Artificial intelligence in financial services isn't some far-flung, science fiction daydream. It's real and happening right now. Ignore it and risk missing out on tangible benefits that can position your financial institution for success in an evolving market.
The first step toward embracing a digital workforce fueled by artificial intelligence is to simplify the concept. Understand its potential to change the way your organization gets work done, engages with consumers and protects data. The true opportunity of artificial intelligence is how it can help drive new value by innovating around the edges and in the seams of organizations.
Those benefits touch every part of financial services, in the back and front offices and from operational efficiency to the consumer experience. Consumers live in a world of integrated experiences that bridge the gap between physical and digital. And they expect that same integration when managing their finances.
But a true digital workforce isn't geared solely toward consumer engagement. It goes deeper to improve interior operations of financial institutions and, by extension, heighten the level of outward service. It can increase quality, reduce operating costs and provide smarter technology for better data access.
So what is this new digital workforce and how effective is it? It starts with five pillars of artificial intelligence.
1. Robotic Process Automation
Robotic process automation is the use of software to mimic the performance of a human worker.
For instance, when a consumer signs up for mobile banking, your financial institution benefits from knowing how often that customer or member is accessing the service. Certainly, back-office staff can track that information, but robotic process automation can create a specific report in just a sliver of the time it would take a person to do it.
It's about creating efficiencies and freeing back- and front-office employees from repetitive tasks such as file maintenance, payment processing and compliance monitoring. What may take a human worker three minutes to process could take the digital worker 15 seconds.
Without low-risk tasks on their to-do lists, those employees can instead focus on more complex, consumer-facing engagement.
2. Speech Recognition
Alexa comes to mind when thinking about this technology, which leverages voice to initiate action versus clicking a mouse or typing commands. In financial services, speech recognition is most often framed in the context of consumers using mobile devices or in-branch ITMs.
But there are emerging voice capabilities that can drive greater value for your organization. They revolve around information enablement and report delivery for associates, particularly for executives who need immediate access to the right information to make the right decision.
The request might still be directed toward Alexa, but the message might be different: "Hey, Alexa, please run this financial report."
3. Predictive Analytics
Say your financial institution wants to build a model around attrition. You want to gauge soft attrition, when consumers show signs of staying but use fewer services, as well as hard attrition, when consumers leave.

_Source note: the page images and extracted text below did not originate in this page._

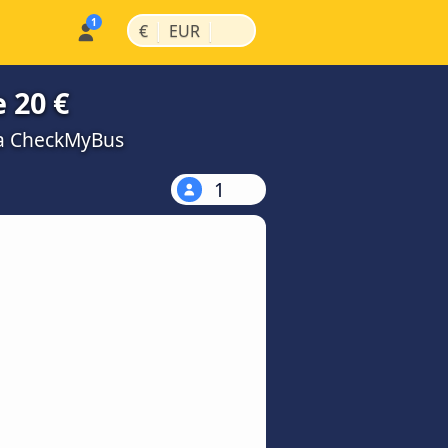
|
|
€
EUR
 20 €
na CheckMyBus
1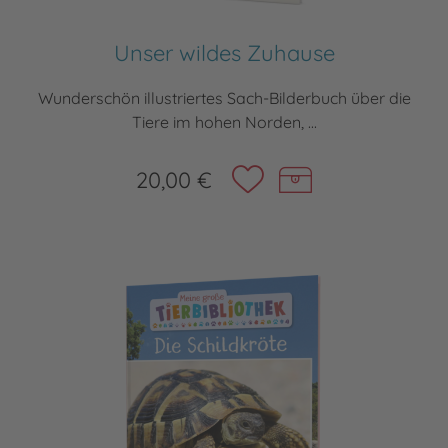
Unser wildes Zuhause
Wunderschön illustriertes Sach-Bilderbuch über die
Tiere im hohen Norden, ...
20,00 €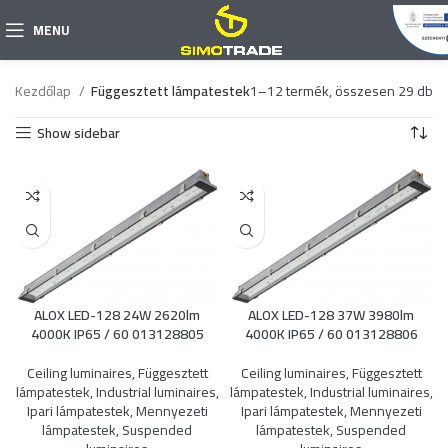
MENU
Kezdőlap
Függesztett lámpatestek
1–12 termék, összesen 29 db
Show sidebar
ALOX LED-128 24W 2620lm
ALOX LED-128 37W 3980lm
4000K IP65 / 60 013128805
4000K IP65 / 60 013128806
Ceiling luminaires
,
Függesztett
Ceiling luminaires
,
Függesztett
lámpatestek
,
Industrial luminaires
,
lámpatestek
,
Industrial luminaires
,
Ipari lámpatestek
,
Mennyezeti
Ipari lámpatestek
,
Mennyezeti
lámpatestek
,
Suspended
lámpatestek
,
Suspended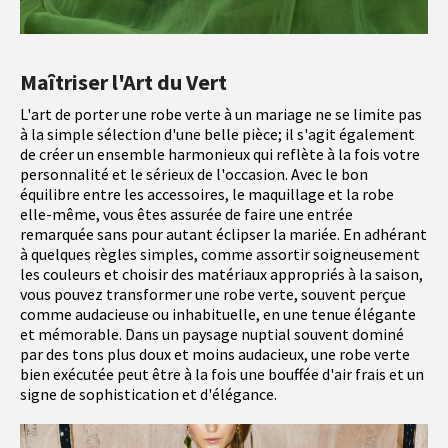
Maîtriser l'Art du Vert
L'art de porter une robe verte à un mariage ne se limite pas
à la simple sélection d'une belle pièce; il s'agit également
de créer un ensemble harmonieux qui reflète à la fois votre
personnalité et le sérieux de l'occasion. Avec le bon
équilibre entre les accessoires, le maquillage et la robe
elle-même, vous êtes assurée de faire une entrée
remarquée sans pour autant éclipser la mariée. En adhérant
à quelques règles simples, comme assortir soigneusement
les couleurs et choisir des matériaux appropriés à la saison,
vous pouvez transformer une robe verte, souvent perçue
comme audacieuse ou inhabituelle, en une tenue élégante
et mémorable. Dans un paysage nuptial souvent dominé
par des tons plus doux et moins audacieux, une robe verte
bien exécutée peut être à la fois une bouffée d'air frais et un
signe de sophistication et d'élégance.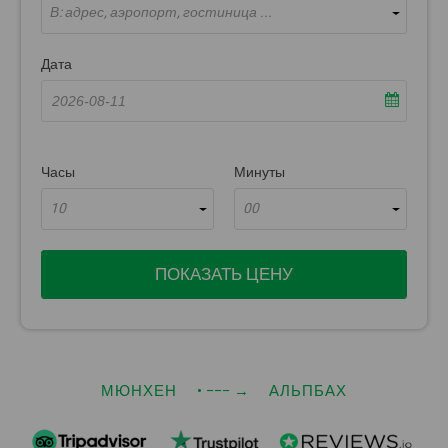
В: адрес, аэропорт, гостиница ...
Дата
Часы
Минуты
10
00
ПОКАЗАТЬ ЦЕНУ
МЮНХЕН
• −−−
→
АЛЬПБАХ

Predictive analytics can add greater precision to that model by drawing in multiple factors, such as direct deposit and bill pay frequency, to measure consumer satisfaction with services.
The technology, though, enhances various other tasks within your financial institution, from risk and fraud modeling to loan-application screening. Predictive analytics also can drive new marketing strategies that heighten engagement with consumers, helping your organization understand and respond to important life events even when people aren't walking into your branch.
It's digital dialogue at its finest and a key component to growth.
It's a simple equation: The human workforce plus digital workers equals new opportunities.
4. Machine Learning
A good way to think about machine learning is that it's a cousin of predictive analytics but without the parental oversight. Essentially, predictive is an algorithm built with fences around it to find patterns and behaviors, while machine learning is set loose without any predetermined rules and can recalibrate on its own.
Machine learning works particularly well in cybersecurity and fraud monitoring. Fraudsters are always looking for a way in through soft points in the defense, but machine learning can fortify those points by adapting to shifting data and changing areas of access.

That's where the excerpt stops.